> **Exercise instructions**:
Whenever a picture appears, leave it out while repeating all the other data exactly.

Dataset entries
+++

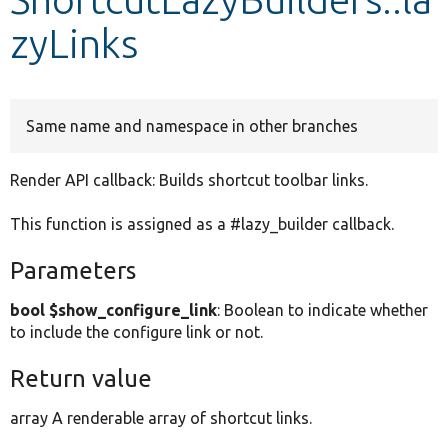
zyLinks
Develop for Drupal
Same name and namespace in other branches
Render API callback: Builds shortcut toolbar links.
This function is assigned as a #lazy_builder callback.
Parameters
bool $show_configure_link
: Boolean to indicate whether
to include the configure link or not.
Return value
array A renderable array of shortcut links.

+++

> **Output below**:
zyLinks
Develop for Drupal
Same name and namespace in other branches
Render API callback: Builds shortcut toolbar links.
This function is assigned as a #lazy_builder callback.
Parameters
bool $show_configure_link
: Boolean to indicate whether
to include the configure link or not.
Return value
array A renderable array of shortcut links.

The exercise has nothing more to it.